Barack Obama accelerated his political ascent in 2002 by positioning himself firmly as the voice of anti-war Democrats. Unlike Hillary Clinton, Joe Biden, John Edwards and John Kerry, then-Illinois state Sen. Obama announced that he opposed the effort to topple Saddam Hussein, not because he opposed all wars, but because he resisted what he called “dumb wars.”
What was “dumb” about the Iraq War? Sen. Obama didn’t say precisely, but he inveighed against “the cynical attempt by Richard Perle and Paul Wolfowitz and other armchair, weekend warriors in this administration to shove their own ideological agendas down our throats.”
He said “hacks” like Karl Rove were using war in an attempt to distract the nation from “a rise in the uninsured, a rise in the poverty rate, a drop in the median income — to distract us from corporate scandals and a stock market that has just gone through the worst month since the Great Depression.”
In short, Obama gave President George W. Bush and those (including some Democrats) who supported overthrowing Saddam Hussein absolutely no credit for sincerity. To the contrary, he imputed the worst motives to them.
Republicans are being more generous. Speaker John Boehner and Majority Leader Eric Cantor have endorsed the president’s call for the use of force against Syria. Former Bush advisers Stephen Hadley and Eric Edelman have agreed to lobby Republicans on Obama’s behalf. A number of leading Republicans have penned op-eds supporting this most nakedly partisan of presidents — though it must feel to them like a bone in the throat.
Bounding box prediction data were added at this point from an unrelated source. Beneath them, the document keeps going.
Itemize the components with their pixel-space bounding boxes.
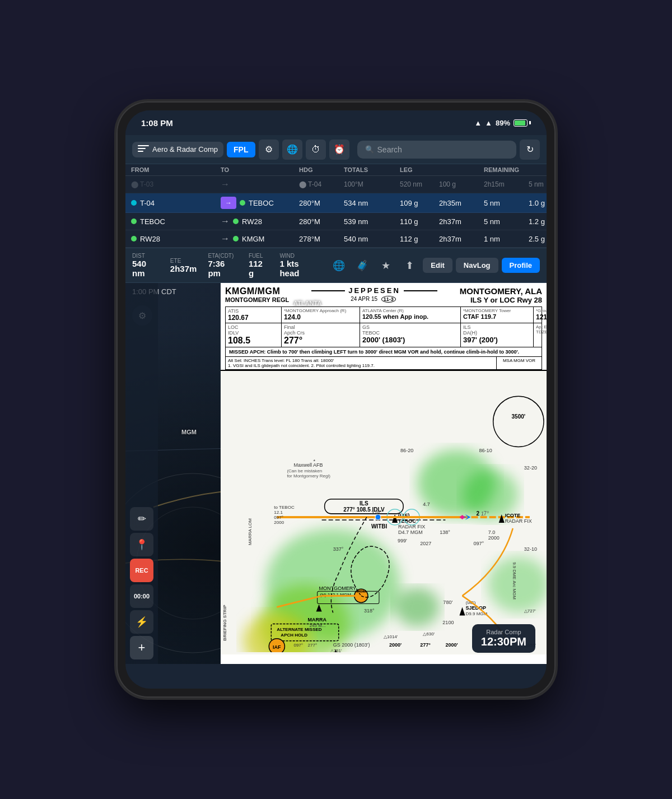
svg-text:△1014': △1014' [384, 634, 398, 639]
nav-loc-val: 108.5 [228, 336, 279, 346]
globe-icon: 🌐 [287, 144, 298, 155]
header-leg: LEG [400, 166, 439, 173]
chart-plate-num: 11-3 [381, 296, 396, 303]
logo-line-3 [138, 151, 143, 152]
battery-fill [515, 120, 525, 126]
pin-tool[interactable]: 📍 [130, 533, 153, 556]
globe-action-icon[interactable]: 🌐 [329, 256, 349, 276]
waypoint-dot [131, 200, 137, 206]
to-waypoint-rw28: RW28 [233, 217, 262, 226]
leg-dist: 5 nm [484, 217, 529, 226]
nav-gs-val: 2000' (1803') [362, 336, 458, 344]
refresh-icon: ↻ [526, 144, 534, 155]
atlanta-label: ATLANTA [293, 300, 321, 306]
table-row-t04-teboc[interactable]: T-04 → TEBOC 280°M 534 nm 109 g 2h35m 5 … [125, 193, 547, 213]
dist-summary: Dist 540 nm [132, 253, 159, 278]
table-row-teboc-rw28[interactable]: TEBOC → RW28 280°M 539 nm 110 g 2h37m 5 … [125, 213, 547, 230]
mgm-label: MGM [181, 429, 197, 435]
table-row-hidden[interactable]: ⬤ T-03 → ⬤ T-04 100°M 520 nm 100 g 2h15m… [125, 176, 547, 193]
profile-button[interactable]: Profile [502, 258, 540, 273]
chart-approach-name: MONTGOMERY, ALA [460, 286, 542, 296]
share-icon[interactable]: ⬆ [399, 256, 419, 276]
from-label: TEBOC [140, 217, 165, 226]
fpl-button[interactable]: FPL [227, 142, 255, 157]
svg-text:097°: 097° [274, 515, 283, 520]
hidden-row-to: ⬤ T-04 [299, 180, 344, 188]
route-tool[interactable]: ⚡ [130, 610, 153, 634]
svg-text:780': 780' [443, 600, 452, 605]
svg-text:APCH HOLD: APCH HOLD [281, 633, 307, 638]
chart-approach-type: ILS Y or LOC Rwy 28 [460, 296, 542, 304]
missed-apch-text: MISSED APCH: Climb to 700' then climbing… [229, 349, 519, 355]
wind-value: 1 kts head [279, 259, 318, 278]
svg-text:for Montgomery Regl): for Montgomery Regl) [287, 473, 330, 479]
edit-button[interactable]: Edit [423, 258, 452, 273]
from-label: RW28 [140, 235, 160, 243]
gear-button[interactable]: ⚙ [259, 140, 279, 160]
chart-airport-name: MONTGOMERY REGL [225, 296, 289, 303]
svg-text:RADAR FIX: RADAR FIX [505, 518, 532, 524]
search-icon: 🔍 [365, 145, 374, 154]
svg-text:2027: 2027 [420, 541, 431, 546]
to-waypoint-teboc: TEBOC [240, 199, 274, 207]
flight-summary-bar: Dist 540 nm ETE 2h37m ETA(CDT) 7:36 pm F… [125, 248, 547, 283]
eta-summary: ETA(CDT) 7:36 pm [208, 253, 237, 278]
freq-tower-label: *MONTGOMERY Tower [463, 308, 531, 313]
ete-val: 2h37m [439, 217, 484, 226]
timer-button[interactable]: ⏱ [306, 140, 326, 160]
wind-label: Wind [279, 253, 318, 259]
pin-icon: 📍 [136, 538, 148, 551]
freq-tower-val: CTAF 119.7 [463, 313, 531, 320]
ete-value: 2h37m [170, 264, 197, 273]
navlog-button[interactable]: NavLog [456, 258, 498, 273]
app-logo[interactable]: Aero & Radar Comp [132, 142, 223, 157]
plus-icon: + [138, 640, 146, 655]
table-row-rw28-kmgm[interactable]: RW28 → KMGM 278°M 540 nm 112 g 2h37m 1 n… [125, 230, 547, 248]
add-tool[interactable]: + [130, 636, 153, 659]
nav-loc-label: LOCIDLV [228, 324, 279, 336]
search-bar[interactable]: 🔍 [357, 141, 516, 159]
to-label: KMGM [242, 235, 264, 243]
header-spacer [439, 166, 484, 173]
svg-marker-28 [392, 514, 398, 523]
record-button[interactable]: REC [130, 559, 153, 582]
waypoint-dot-teboc2 [131, 219, 137, 224]
timer-icon: ⏱ [311, 145, 320, 155]
eta-value: 7:36 pm [208, 259, 237, 278]
svg-text:2000': 2000' [389, 642, 402, 648]
nav-apch-val: 277° [284, 336, 357, 346]
star-icon[interactable]: ★ [376, 256, 396, 276]
chart-airport-id: KMGM/MGM [225, 286, 289, 296]
pen-tool[interactable]: ✏ [130, 507, 153, 531]
battery-tip [529, 121, 531, 124]
radar-comp-time: 12:30PM [481, 635, 526, 648]
waypoint-atlanta: ATLANTA [293, 300, 321, 306]
header-remaining: REMAINING [484, 166, 529, 173]
status-time: 1:08 PM [141, 118, 173, 128]
to-label: TEBOC [249, 199, 274, 207]
luggage-icon[interactable]: 🧳 [352, 256, 372, 276]
search-input[interactable] [377, 145, 508, 154]
svg-text:86-20: 86-20 [400, 448, 413, 453]
plain-arrow-icon2: → [221, 234, 230, 244]
signal-icon: ▲ [485, 119, 492, 127]
globe-button[interactable]: 🌐 [282, 140, 302, 160]
map-area[interactable]: 1:00 PM CDT ⚙ KMGM/MGM MONTGOMERY REGL [125, 283, 547, 664]
hdg-val: 280°M [299, 217, 344, 226]
svg-text:BRIEFING STRIP: BRIEFING STRIP [222, 605, 227, 641]
header-hdg: HDG [299, 166, 344, 173]
svg-text:MARRA: MARRA [308, 617, 327, 623]
logo-line-1 [138, 145, 149, 146]
ete-val: 2h37m [439, 235, 484, 243]
refresh-button[interactable]: ↻ [520, 140, 540, 160]
freq-atis-label: ATIS [228, 308, 279, 314]
radar-timestamp-badge: Radar Comp 12:30PM [472, 624, 535, 653]
alarm-button[interactable]: ⏰ [329, 140, 349, 160]
freq-ground-label: *Ground [536, 308, 547, 313]
svg-text:△630': △630' [423, 631, 435, 637]
leg-fuel: 1.2 g [529, 217, 547, 226]
msa-label: MSA MGM VOR [497, 357, 542, 369]
svg-text:2: 2 [477, 510, 480, 517]
freq-center-label: ATLANTA Center (R) [362, 308, 458, 313]
dist-val: 539 nm [344, 217, 400, 226]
Most presidents consider the use of force to be a matter of high principle, urgent national interest, or both. Obama apparently considers the matter an opportunity to put a Congress of the other party on the spot. “Congress is now the dog that caught the car,” tweeted a snide David Axelrod after Obama reversed himself and decided to ask for congressional authorization.
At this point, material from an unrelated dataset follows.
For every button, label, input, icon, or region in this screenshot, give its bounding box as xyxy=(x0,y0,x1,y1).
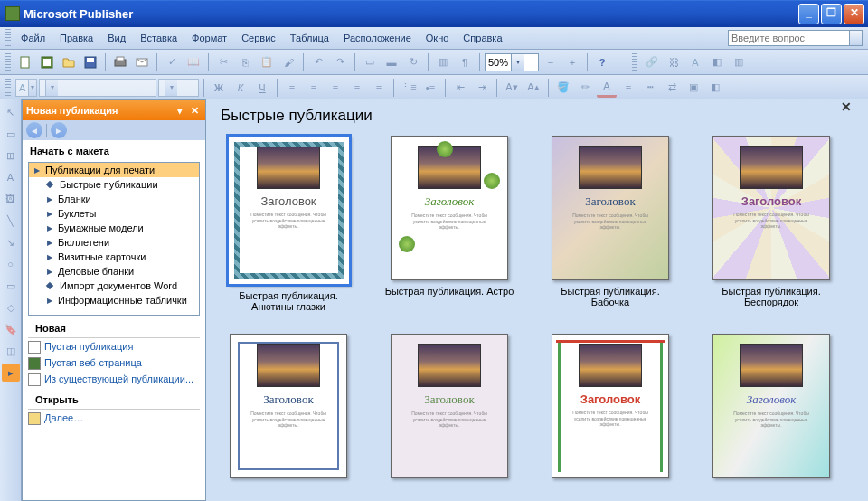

By asking for approval that he had reason to suspect might not be forthcoming, the president is attempting to wriggle off the hook he impaled himself on when he puffed out his chest and drew a red line. He apparently did not consider how he would react if Syrian President Bashar al-Assad crossed the line or how it would diminish American credibility if he failed to act. His initial response, when reports of chemical weapons use first surfaced last March, was to ignore it and hope no one noticed. Assad noticed and deployed the weapons even more flagrantly. Now the president is hoping that Congress can give him cover for failing to respond again.
The Obama administration may well be the first in American history to ask Congress to authorize a military slap on the wrist. How else to interpret the promises and representations flowing from the White House that any military action will not involve “boots on the ground,” will last no more than two or three days, will be in John Kerry’s words “unbelievably small.” A White House aide told the LA Times that the president’s attack would be “just muscular enough not to get mocked.”
Obama is asking for authority he insists he does not need to carry out a military campaign that will, to quote Kerry again, “hold Bashar al-Assad accountable without engaging in troops on the ground or any other prolonged kind of effort in a very limited, very targeted, short-term effort that degrades his capacity to deliver chemical weapons without assuming responsibility for Syria’s civil war.”
How can Congress take this seriously? “This is not war in the classic sense,” the secretary of state explained. Right, and that’s part of the problem.
The president insists that it isn’t his credibility but that of the “international community” that is at stake here. Yet the principle he claims to be upholding — that chemical weapons use should never be tolerated — is not one that gave him second thoughts in that 2002 speech. He acknowledged that Saddam “butchers his own people to secure his own power. He has repeatedly defied U.N. resolutions, thwarted U.N. inspection teams, developed chemical and biological weapons, and coveted nuclear capacity. He’s a bad guy.”
But removing Saddam by force — even though he gassed more of his own people than Assad has his — constituted a “dumb war.” The president must now persuade Congress that his “unbelievably small” pinprick of violence a) will adequately deter a hardened war criminal, and b) is not “dumb.”